Provided information:
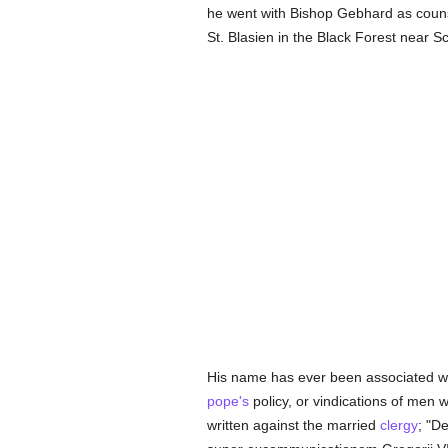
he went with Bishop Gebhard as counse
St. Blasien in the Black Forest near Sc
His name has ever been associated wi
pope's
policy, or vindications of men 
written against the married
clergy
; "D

...

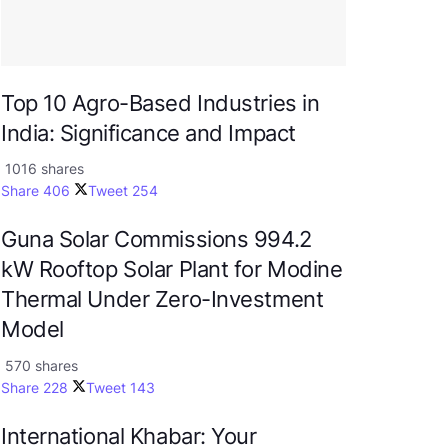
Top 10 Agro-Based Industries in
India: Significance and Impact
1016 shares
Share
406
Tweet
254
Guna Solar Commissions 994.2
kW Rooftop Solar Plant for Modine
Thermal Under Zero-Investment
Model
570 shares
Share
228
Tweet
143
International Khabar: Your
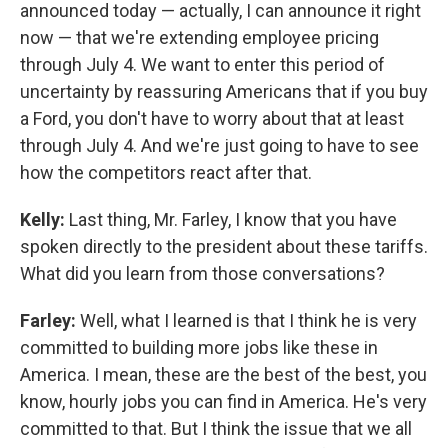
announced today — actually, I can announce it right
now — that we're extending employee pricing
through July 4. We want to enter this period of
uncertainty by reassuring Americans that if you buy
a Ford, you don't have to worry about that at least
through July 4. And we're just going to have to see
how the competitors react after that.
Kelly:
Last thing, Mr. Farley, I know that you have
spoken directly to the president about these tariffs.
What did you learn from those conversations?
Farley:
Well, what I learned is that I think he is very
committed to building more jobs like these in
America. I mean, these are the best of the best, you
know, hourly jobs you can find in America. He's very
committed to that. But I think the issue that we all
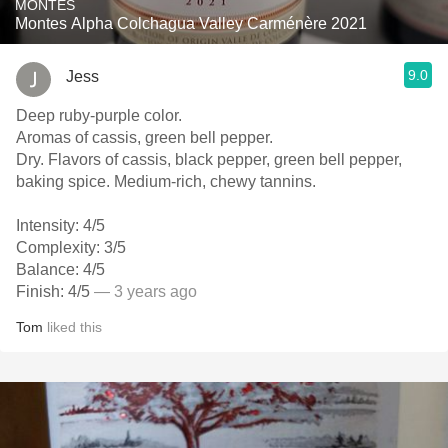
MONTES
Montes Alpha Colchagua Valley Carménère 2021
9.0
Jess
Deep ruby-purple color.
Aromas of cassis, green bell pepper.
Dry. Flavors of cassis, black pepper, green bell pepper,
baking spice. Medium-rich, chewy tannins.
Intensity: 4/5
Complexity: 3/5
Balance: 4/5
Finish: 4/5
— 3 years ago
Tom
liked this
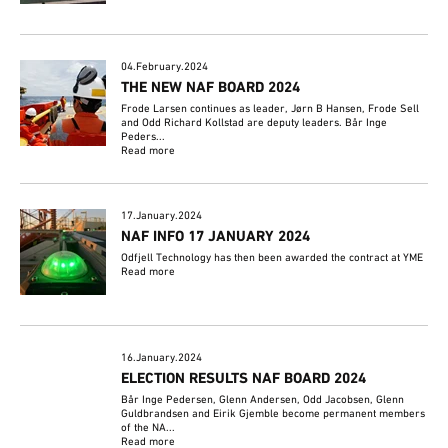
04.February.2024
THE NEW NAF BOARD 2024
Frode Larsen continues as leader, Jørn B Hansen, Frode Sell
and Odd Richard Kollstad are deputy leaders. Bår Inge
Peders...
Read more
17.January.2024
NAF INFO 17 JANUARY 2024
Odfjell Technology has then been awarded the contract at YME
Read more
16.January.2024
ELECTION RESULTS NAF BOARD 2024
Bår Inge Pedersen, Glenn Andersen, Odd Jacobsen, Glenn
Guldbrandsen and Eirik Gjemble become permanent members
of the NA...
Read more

* * *

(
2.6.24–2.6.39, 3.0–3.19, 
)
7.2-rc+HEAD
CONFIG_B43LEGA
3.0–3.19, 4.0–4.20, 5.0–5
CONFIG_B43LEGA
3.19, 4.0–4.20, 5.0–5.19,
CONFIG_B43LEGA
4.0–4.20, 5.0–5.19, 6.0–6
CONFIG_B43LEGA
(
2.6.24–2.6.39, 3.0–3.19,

Aim of the exercise:
Give only a number, namely how many lines in the entries above hold the word "Farley".

Exercise result:
2